Table of Contents
Fetching ...

Masked Autoencoders are Efficient Continual Federated Learners

Subarnaduti Paul, Lars-Joel Frey, Roshni Kamath, Kristian Kersting, Martin Mundt

TL;DR

The paper addresses unsupervised continual learning in a federated setting where client data drift and task changes occur over time. It proposes CONFEDMADE, a framework that combines masked autoencoders with FedWeIT-style parameter decomposition to enable selective, memory-efficient knowledge transfer across clients. Empirical results on image and binary datasets show reduced forgetting and substantial communication savings, with attention analyses illustrating when shared knowledge aids client learning. This approach advances practical distributed representation learning under non-stationary, privacy-preserving constraints and points toward scalable extensions to transformer-based architectures for multi-modal data.

Abstract

Machine learning is typically framed from a perspective of i.i.d., and more importantly, isolated data.

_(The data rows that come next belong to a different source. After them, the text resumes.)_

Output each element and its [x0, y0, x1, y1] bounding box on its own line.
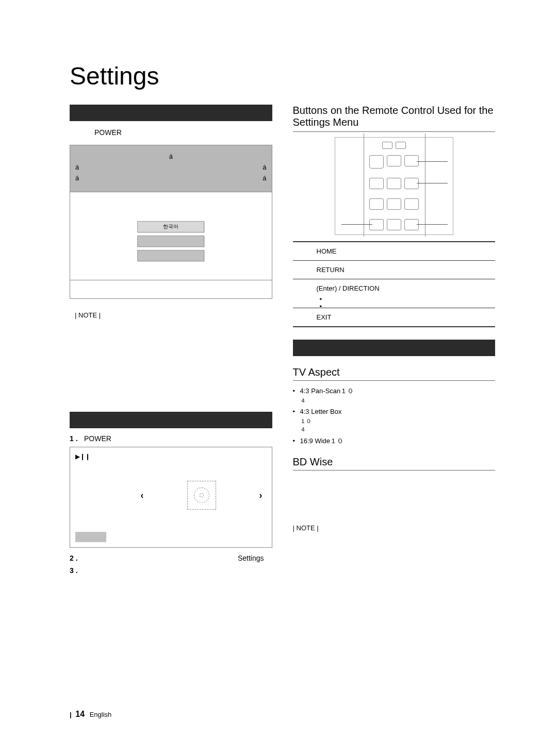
startup-steps-continued: 2 . Settings 3 .	[70, 554, 272, 575]
list-item: 4:3 Pan-Scan１０ ４	[293, 386, 496, 405]
section-heading: Buttons on the Remote Control Used for t…	[293, 105, 496, 128]
remote-button	[404, 155, 419, 166]
remote-button	[387, 198, 401, 210]
remote-button	[404, 178, 419, 189]
step-number: 3 .	[70, 566, 84, 575]
table-row: EXIT	[293, 308, 496, 327]
section-bar	[70, 412, 272, 428]
tv-aspect-list: 4:3 Pan-Scan１０ ４ 4:3 Letter Box １０ ４ 16:…	[293, 386, 496, 446]
chevron-right-icon[interactable]: ›	[259, 490, 263, 501]
remote-button	[387, 178, 401, 189]
play-pause-icon: ▶❙❙	[75, 453, 90, 460]
remote-button	[404, 219, 419, 230]
section-bar	[293, 340, 496, 356]
step-text: POWER	[84, 434, 111, 443]
step-text: Settings	[84, 554, 272, 562]
subsection-heading: TV Aspect	[293, 366, 496, 378]
home-screen-panel: ▶❙❙ ‹ ›	[70, 447, 272, 548]
table-row: HOME	[293, 242, 496, 261]
initial-setup-panel: á áá áá 한국어	[70, 145, 272, 299]
power-label: POWER	[70, 125, 272, 140]
subsection-heading: BD Wise	[293, 456, 496, 468]
remote-button	[369, 219, 384, 230]
list-item: 4:3 Letter Box １０ ４	[293, 407, 496, 434]
note-label: | NOTE |	[293, 524, 496, 532]
right-column: Buttons on the Remote Control Used for t…	[293, 105, 496, 579]
panel-bottom-chip	[75, 532, 106, 542]
step-number: 2 .	[70, 554, 84, 562]
setup-panel-footer	[70, 280, 272, 298]
step-number: 1 .	[70, 434, 84, 443]
remote-button	[404, 198, 419, 210]
table-row: RETURN	[293, 261, 496, 279]
remote-diagram	[335, 137, 453, 235]
note-label: | NOTE |	[70, 311, 272, 319]
startup-steps: 1 . POWER	[70, 434, 272, 443]
page-footer: | 14 English	[70, 710, 111, 719]
setup-panel-header: á áá áá	[70, 145, 272, 192]
remote-button-table: HOME RETURN (Enter) / DIRECTION E	[293, 241, 496, 327]
remote-button	[369, 198, 384, 210]
remote-button	[387, 155, 401, 166]
left-column: POWER á áá áá 한국어 | NOT	[70, 105, 272, 579]
language-option-selected[interactable]: 한국어	[137, 221, 204, 232]
page-title: Settings	[70, 62, 495, 90]
language-option[interactable]	[137, 250, 204, 261]
list-item: 16:9 Wide１０	[293, 436, 496, 446]
page-language: English	[90, 711, 112, 718]
chevron-left-icon[interactable]: ‹	[141, 490, 144, 501]
section-bar	[70, 105, 272, 121]
remote-button	[369, 178, 384, 189]
remote-button	[387, 219, 401, 230]
gear-icon[interactable]	[187, 481, 216, 510]
remote-button	[369, 155, 384, 169]
page-number: 14	[75, 710, 85, 718]
table-row: (Enter) / DIRECTION	[293, 279, 496, 308]
language-option[interactable]	[137, 236, 204, 247]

In parts, federated learning lifts this assumption, as it sets out to solve the real-world challenge of collaboratively learning a shared model from data distributed across clients. However, motivated primarily by privacy and computational constraints, the fact that data may change, distributions drift, or even tasks advance individually on clients, is seldom taken into account. The field of continual learning addresses this separate challenge and first steps have recently been taken to leverage synergies in distributed supervised settings, in which several clients learn to solve changing classification tasks over time without forgetting previously seen ones. Motivated by these prior works, we posit that such federated continual learning should be grounded in unsupervised learning of representations that are shared across clients; in the loose spirit of how humans can indirectly leverage others' experience without exposure to a specific task. For this purpose, we demonstrate that masked autoencoders for distribution estimation are particularly amenable to this setup. Specifically, their masking strategy can be seamlessly integrated with task attention mechanisms to enable selective knowledge transfer between clients. We empirically corroborate the latter statement through several continual federated scenarios on both image and binary datasets.

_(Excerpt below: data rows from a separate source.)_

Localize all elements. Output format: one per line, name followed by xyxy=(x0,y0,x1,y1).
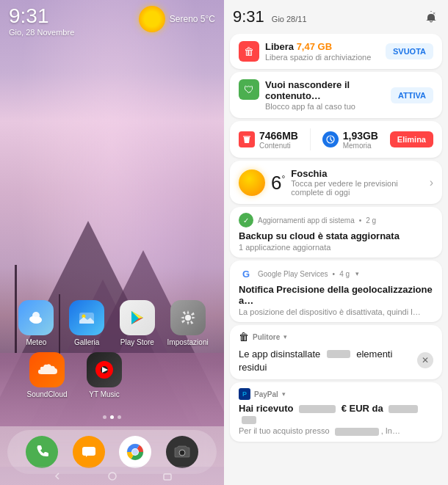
google-notification: G Google Play Services • 4 g ▾ Notifica … xyxy=(230,260,442,322)
page-dot-2 xyxy=(110,415,114,419)
backup-subtitle: 1 applicazione aggiornata xyxy=(239,243,433,252)
paypal-logo-icon: P xyxy=(239,388,250,400)
memory-stat: 1,93GB Memoria xyxy=(322,130,378,150)
weather-condition: Foschia xyxy=(291,168,429,179)
svg-point-12 xyxy=(132,449,138,455)
app-ytmusic[interactable]: YT Music xyxy=(83,352,126,398)
svg-text:✕: ✕ xyxy=(433,11,436,15)
storage-amount: 7,47 GB xyxy=(297,41,332,52)
nav-back[interactable] xyxy=(50,469,65,484)
paypal-header: P PayPal ▾ xyxy=(239,388,433,400)
backup-separator: • xyxy=(359,216,362,225)
pulitore-dropdown-icon[interactable]: ▾ xyxy=(283,333,287,340)
home-nav-bar xyxy=(0,467,224,485)
nav-home[interactable] xyxy=(105,469,120,484)
google-subtitle: La posizione del dispositivo è disattiva… xyxy=(239,307,433,316)
google-title: Notifica Precisione della geolocalizzazi… xyxy=(239,284,433,306)
app-playstore[interactable]: Play Store xyxy=(116,300,159,346)
appblock-text-block: Vuoi nascondere il contenuto… Blocco app… xyxy=(265,79,391,111)
appblock-title: Vuoi nascondere il contenuto… xyxy=(265,79,391,101)
pulitore-text-row: Le app disinstallate elementi residui xyxy=(239,347,417,373)
temp-value: 6 xyxy=(271,172,281,194)
content-stat: 7466MB Contenuti xyxy=(239,130,298,150)
dock-messages[interactable] xyxy=(73,436,105,468)
storage-subtitle: Libera spazio di archiviazione xyxy=(265,53,371,62)
paypal-dropdown-icon[interactable]: ▾ xyxy=(282,390,286,398)
appblock-shield-icon: 🛡 xyxy=(239,79,259,100)
ytmusic-icon xyxy=(87,352,122,387)
google-separator: • xyxy=(333,270,336,278)
nav-recent[interactable] xyxy=(160,469,175,484)
app-row-1: Meteo Galleria xyxy=(11,300,213,346)
paypal-eur-label: € EUR da xyxy=(342,403,383,414)
paypal-subtitle-text: Per il tuo acquisto presso xyxy=(239,426,330,435)
svg-point-3 xyxy=(31,318,41,324)
content-label: Contenuti xyxy=(259,142,298,150)
app-meteo[interactable]: Meteo xyxy=(15,300,57,346)
meteo-label: Meteo xyxy=(26,338,46,346)
backup-source: Aggiornamenti app di sistema xyxy=(258,216,355,225)
home-status-bar: 9:31 Gio, 28 Novembre Sereno 5°C xyxy=(0,0,224,37)
pulitore-title: Le app disinstallate xyxy=(239,349,320,360)
pulitore-source: Pulitore xyxy=(253,333,280,341)
paypal-in-label: , In… xyxy=(381,426,400,435)
notification-panel: 9:31 Gio 28/11 ✕ 🗑 Libera 7,47 xyxy=(224,0,448,485)
home-weather: Sereno 5°C xyxy=(139,6,215,32)
weather-info: 6° Foschia Tocca per vedere le prevision… xyxy=(239,168,430,197)
dock-camera[interactable] xyxy=(166,436,198,468)
pulitore-notification: 🗑 Pulitore ▾ Le app disinstallate elemen… xyxy=(230,325,442,379)
storage-text-block: Libera 7,47 GB Libera spazio di archivia… xyxy=(265,41,371,62)
notif-status-bar: 9:31 Gio 28/11 ✕ xyxy=(224,0,448,31)
backup-check-icon: ✓ xyxy=(239,213,253,227)
svuota-button[interactable]: SVUOTA xyxy=(386,43,433,59)
storage-trash-icon: 🗑 xyxy=(239,41,259,62)
pulitore-close-icon[interactable]: ✕ xyxy=(417,352,433,368)
appblock-info: 🛡 Vuoi nascondere il contenuto… Blocco a… xyxy=(239,79,391,111)
weather-card-content: 6° Foschia Tocca per vedere le prevision… xyxy=(239,168,433,197)
storage-title: Libera 7,47 GB xyxy=(265,41,371,52)
paypal-subtitle: Per il tuo acquisto presso , In… xyxy=(239,426,433,436)
notif-clock: 9:31 xyxy=(233,7,264,26)
page-dot-3 xyxy=(118,415,121,419)
paypal-extra-blur xyxy=(242,416,256,424)
dock-chrome[interactable] xyxy=(119,436,151,468)
storage-notification: 🗑 Libera 7,47 GB Libera spazio di archiv… xyxy=(230,34,442,69)
pulitore-blur-amount xyxy=(327,350,350,358)
home-date: Gio, 28 Novembre xyxy=(9,28,74,37)
temp-unit: ° xyxy=(281,174,285,184)
home-clock: 9:31 xyxy=(9,6,74,26)
app-soundcloud[interactable]: SoundCloud xyxy=(26,352,68,398)
google-icon: G xyxy=(239,266,253,281)
svg-rect-9 xyxy=(82,447,95,456)
soundcloud-label: SoundCloud xyxy=(26,390,67,398)
notification-bell-icon[interactable]: ✕ xyxy=(423,9,439,25)
storage-title-prefix: Libera xyxy=(265,41,297,52)
memory-label: Memoria xyxy=(343,142,378,150)
playstore-icon xyxy=(120,300,155,335)
paypal-merchant-blur xyxy=(335,428,379,436)
app-impostazioni[interactable]: Impostazioni xyxy=(167,300,209,346)
content-amount: 7466MB xyxy=(259,130,298,142)
svg-point-6 xyxy=(185,315,191,321)
weather-description-block: Foschia Tocca per vedere le previsioni c… xyxy=(291,168,429,197)
galleria-icon xyxy=(69,300,104,335)
google-header: G Google Play Services • 4 g ▾ xyxy=(239,266,433,281)
notif-date: Gio 28/11 xyxy=(272,15,307,23)
content-icon xyxy=(239,131,255,147)
elimina-button[interactable]: Elimina xyxy=(390,131,433,147)
weather-chevron-icon[interactable]: › xyxy=(430,176,433,189)
backup-header: ✓ Aggiornamenti app di sistema • 2 g xyxy=(239,213,433,227)
google-dropdown-icon[interactable]: ▾ xyxy=(355,270,359,277)
pulitore-content: Le app disinstallate elementi residui ✕ xyxy=(239,347,433,373)
pulitore-header: 🗑 Pulitore ▾ xyxy=(239,331,433,343)
dock-phone[interactable] xyxy=(26,436,58,468)
app-galleria[interactable]: Galleria xyxy=(65,300,108,346)
impostazioni-label: Impostazioni xyxy=(167,338,209,346)
attiva-button[interactable]: ATTIVA xyxy=(391,87,433,103)
appblock-notification: 🛡 Vuoi nascondere il contenuto… Blocco a… xyxy=(230,72,442,118)
svg-rect-16 xyxy=(164,474,171,480)
backup-time: 2 g xyxy=(366,216,376,225)
page-dot-1 xyxy=(103,415,106,419)
weather-label: Sereno 5°C xyxy=(170,14,215,24)
backup-notification: ✓ Aggiornamenti app di sistema • 2 g Bac… xyxy=(230,207,442,258)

Masked Autoencoders are Efficient Continual Federated Learners

TL;DR

The paper addresses unsupervised continual learning in a federated setting where client data drift and task changes occur over time. It proposes CONFEDMADE, a framework that combines masked autoencoders with FedWeIT-style parameter decomposition to enable selective, memory-efficient knowledge transfer across clients. Empirical results on image and binary datasets show reduced forgetting and substantial communication savings, with attention analyses illustrating when shared knowledge aids client learning. This approach advances practical distributed representation learning under non-stationary, privacy-preserving constraints and points toward scalable extensions to transformer-based architectures for multi-modal data.

Abstract

Machine learning is typically framed from a perspective of i.i.d., and more importantly, isolated data. In parts, federated learning lifts this assumption, as it sets out to solve the real-world challenge of collaboratively learning a shared model from data distributed across clients. However, motivated primarily by privacy and computational constraints, the fact that data may change, distributions drift, or even tasks advance individually on clients, is seldom taken into account. The field of continual learning addresses this separate challenge and first steps have recently been taken to leverage synergies in distributed supervised settings, in which several clients learn to solve changing classification tasks over time without forgetting previously seen ones. Motivated by these prior works, we posit that such federated continual learning should be grounded in unsupervised learning of representations that are shared across clients; in the loose spirit of how humans can indirectly leverage others' experience without exposure to a specific task. For this purpose, we demonstrate that masked autoencoders for distribution estimation are particularly amenable to this setup. Specifically, their masking strategy can be seamlessly integrated with task attention mechanisms to enable selective knowledge transfer between clients. We empirically corroborate the latter statement through several continual federated scenarios on both image and binary datasets.
Paper Structure (17 sections, 7 equations, 5 figures, 5 tables, 1 algorithm)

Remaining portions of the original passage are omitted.